On Monday morning the gale continued to beat with unabated violence on the turrets. The turbid Waal, swollen by the tempest, rolled darkly and dangerously along the castle walls.

But the die was cast. Grotius rose betimes, fell on his knees, and prayed fervently an hour long. Dressed only in linen underclothes with a pair of silk stockings, he got into the chest with the help of his wife. The big Testament of Erpenius, with some bunches of thread placed upon it, served him as a pillow. A few books and papers were placed in the interstices left by the curves of his body, and as much pains as possible taken to prevent his being seriously injured or incommoded during the hazardous journey he was contemplating. His wife then took solemn farewell of him, fastened the lock, which she kissed, and gave the key to Elsje.

The usual garments worn by the prisoner were thrown on a chair by the bedside and his slippers placed before it. Madame de Groot then returned to her bed, drew the curtains close, and rang the bell.

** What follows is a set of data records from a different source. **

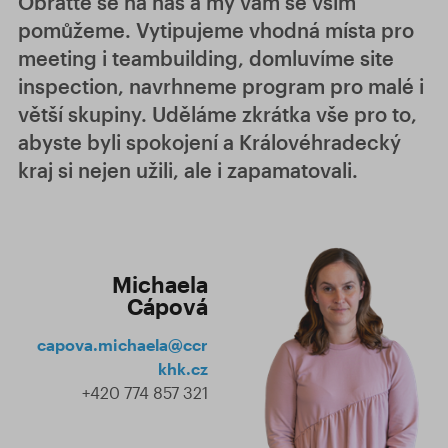
Obraťte se na nás a my vám se vším
pomůžeme. Vytipujeme vhodná místa pro
meeting i teambuilding, domluvíme site
inspection, navrhneme program pro malé i
větší skupiny. Uděláme zkrátka vše pro to,
abyste byli spokojení a Královéhradecký
kraj si nejen užili, ale i zapamatovali.
Michaela
Cápová
capova.michaela@ccr
khk.cz
+420 774 857 321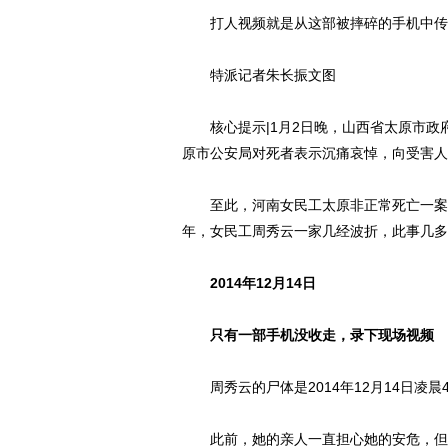
打人视频就是从这部被摔碎的手机中传
特派记者朱长振文图
核心提示|1月2日晚，山西省太原市政府首
原市公安局对死者表示沉痛哀悼，向受害人
至此，河南女民工太原非正常死亡一案，算
年，女民工周秀云一家几经波折，此事几多
2014年12月14日
只有一部手机没收走，录下现场视频
周秀云的尸体是2014年12月14日凌晨
此前，她的亲人一直担心她的安危，但从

It was answered by the servant who usually waited on the prisoner, and who was now informed by the lady that it had been her intention to go herself to Gorc.u.m, taking charge of the books which were valuable. As the weather was so tempestuous however, and as she was somewhat indisposed, it had been decided that Elsje should accompany the trunk.

She requested that some soldiers might be sent as usual to take it down to the vessel. Two or three of the garrison came accordingly, and seeing the clothes and slippers of Grotius lying about, and the bed-curtains closed, felt no suspicion.

On lifting the chest, however, one of them said, half in jest:

"The Arminian must be in it himself, it seems so heavy!"

"Not the Arminian," replied Madame de Groot, in a careless voice, from the bed; "only heavy Arminian books."

Partly lifting, partly dragging the ponderous box, the soldiers managed to get it down the stairs and through the thirteen barred and bolted doors. Four several times one or other of the soldiers expressed the opinion that Grotius himself must be locked within it, but they never spoke quite seriously, and Elsje was ever ready to turn aside the remark with a jest. A soldier's wife, just as the box was approaching the wharf, told a story of a malefactor who had once been carried out of the castle in a chest.

"And if a malefactor, why not a lawyer?" she added. A soldier said he would get a gimlet and bore a hole into the Arminian. "Then you must get a gimlet that will reach to the top of the castle, where the Arminian lies abed and asleep," said Elsje.